In summary, there is a need for dedicated differential cell-cell communication tools that consider both the expression and activity of ligand-receptor pairs and that can handle the challenges and exploit the opportunities of multi-sample scRNA-seq datasets.
Aim and rationale for the approach
To address this need, we propose MultiNicheNet (https://github.com/saeyslab/multinichenetr), a novel tool for differential cell-cell communication analysis from multi-sample multi-condition scRNA-seq data. The rationale behind MultiNicheNet is to build upon the principles of state-of-the-art approaches for DE analysis of multi-sample scRNA-seq data6. As a result, the algorithm considers inter-sample heterogeneity, can correct for batch effects and covariates, and can cope with complex experimental designs to address more challenging questions than pairwise comparisons.

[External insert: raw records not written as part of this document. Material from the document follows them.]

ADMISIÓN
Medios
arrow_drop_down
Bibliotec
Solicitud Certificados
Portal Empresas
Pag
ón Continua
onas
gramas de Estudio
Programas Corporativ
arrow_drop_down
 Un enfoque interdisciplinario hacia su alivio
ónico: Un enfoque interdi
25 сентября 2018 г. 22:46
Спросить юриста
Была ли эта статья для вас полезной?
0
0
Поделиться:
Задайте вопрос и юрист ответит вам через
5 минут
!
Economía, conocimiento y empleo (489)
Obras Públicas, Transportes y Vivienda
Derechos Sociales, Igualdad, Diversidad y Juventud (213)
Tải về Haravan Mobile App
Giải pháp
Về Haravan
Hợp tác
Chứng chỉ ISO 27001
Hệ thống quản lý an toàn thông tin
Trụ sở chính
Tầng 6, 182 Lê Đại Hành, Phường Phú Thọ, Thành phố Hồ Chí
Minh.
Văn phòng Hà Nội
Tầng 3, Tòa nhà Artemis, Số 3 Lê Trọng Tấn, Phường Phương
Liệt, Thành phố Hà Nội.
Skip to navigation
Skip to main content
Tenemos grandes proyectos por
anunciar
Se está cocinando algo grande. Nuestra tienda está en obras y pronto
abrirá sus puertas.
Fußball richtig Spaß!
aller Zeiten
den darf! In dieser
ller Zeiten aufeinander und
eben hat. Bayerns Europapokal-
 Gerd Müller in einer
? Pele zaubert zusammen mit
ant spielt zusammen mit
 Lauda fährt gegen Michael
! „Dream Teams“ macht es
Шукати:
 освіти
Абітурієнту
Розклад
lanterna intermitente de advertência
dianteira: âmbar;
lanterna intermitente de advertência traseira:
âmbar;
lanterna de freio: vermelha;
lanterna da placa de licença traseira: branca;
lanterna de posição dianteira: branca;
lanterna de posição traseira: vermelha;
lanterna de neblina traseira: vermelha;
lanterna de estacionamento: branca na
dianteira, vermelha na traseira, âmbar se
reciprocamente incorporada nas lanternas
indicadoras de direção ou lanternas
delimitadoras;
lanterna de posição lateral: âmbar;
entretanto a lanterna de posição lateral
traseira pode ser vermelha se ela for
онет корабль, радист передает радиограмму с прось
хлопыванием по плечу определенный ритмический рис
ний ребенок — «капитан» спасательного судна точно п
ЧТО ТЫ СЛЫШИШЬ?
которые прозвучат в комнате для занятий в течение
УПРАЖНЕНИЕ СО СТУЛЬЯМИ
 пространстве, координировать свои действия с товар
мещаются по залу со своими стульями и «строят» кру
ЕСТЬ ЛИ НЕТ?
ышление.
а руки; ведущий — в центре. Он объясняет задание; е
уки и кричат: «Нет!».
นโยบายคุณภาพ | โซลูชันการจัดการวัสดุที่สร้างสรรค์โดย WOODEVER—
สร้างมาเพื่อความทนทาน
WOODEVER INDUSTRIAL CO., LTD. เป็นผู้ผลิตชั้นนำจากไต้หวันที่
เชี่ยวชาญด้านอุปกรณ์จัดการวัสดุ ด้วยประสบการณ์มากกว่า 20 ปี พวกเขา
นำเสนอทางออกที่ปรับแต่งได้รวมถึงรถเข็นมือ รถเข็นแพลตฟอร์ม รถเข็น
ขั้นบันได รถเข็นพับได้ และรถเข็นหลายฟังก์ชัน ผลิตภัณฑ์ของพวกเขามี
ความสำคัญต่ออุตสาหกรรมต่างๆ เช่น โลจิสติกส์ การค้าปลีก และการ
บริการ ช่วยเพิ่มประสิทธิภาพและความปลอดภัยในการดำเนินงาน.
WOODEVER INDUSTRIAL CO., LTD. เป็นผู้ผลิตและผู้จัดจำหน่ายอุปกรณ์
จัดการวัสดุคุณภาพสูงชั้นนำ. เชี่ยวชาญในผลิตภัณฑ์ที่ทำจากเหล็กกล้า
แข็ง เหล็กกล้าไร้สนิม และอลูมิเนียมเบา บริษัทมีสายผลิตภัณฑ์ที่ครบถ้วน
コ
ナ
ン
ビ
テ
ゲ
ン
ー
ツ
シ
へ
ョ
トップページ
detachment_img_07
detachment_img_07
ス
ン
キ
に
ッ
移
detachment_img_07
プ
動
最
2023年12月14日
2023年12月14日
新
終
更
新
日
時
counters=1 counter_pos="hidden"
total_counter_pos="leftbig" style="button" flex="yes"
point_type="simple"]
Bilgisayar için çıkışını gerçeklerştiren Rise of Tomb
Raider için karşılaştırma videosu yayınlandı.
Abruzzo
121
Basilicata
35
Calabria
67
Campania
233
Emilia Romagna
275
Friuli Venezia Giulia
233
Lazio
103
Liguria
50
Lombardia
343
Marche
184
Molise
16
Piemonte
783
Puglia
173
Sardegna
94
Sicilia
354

Details of the suggested approach
The main idea behind MultiNicheNet’s prioritization strategy is to uncover essential interactions by considering several complementary aspects informative for cell-cell communication inference. As ideal ligand-receptor pairs, we consider those that are more strongly expressed in the condition of interest, for which predicted target genes are enriched in the receiver cell type, that are also cell-type specific, and present in most samples of the condition of interest. These criteria are calculated by applying state-of-the-art DE approaches like muscat6. The MultiNicheNet software package does not only provide this prioritization framework, but it also provides possibilities for further downstream analyses and the generation of several intuitive visualizations. These visualizations let users explore the data behind the predictions, which is essential to inform them before proceeding to experimental validation.
We applied MultiNicheNet to scRNA-seq data of several tissues and diseases (breast cancer, squamous cell carcinoma, MIS-C, and lung fibrosis)10–13. These applications demonstrate that MultiNicheNet both retrieves known biology and generates novel hypotheses, including the possible identification of previously undescribed subgroups of patients. Additional data modalities, such as spatial co-localization from spatial transcriptomics data and proteomics, were used to further validate some of the top predictions.
How it will affect the broader field
We anticipate that MultiNicheNet will be a useful tool for studying dysregulated cell-cell communication patterns from patient cohort scRNA-seq data. This might lead to improved insights into disease pathogenesis, indicate potential treatment strategies, and identify potential biomarkers for patient stratification.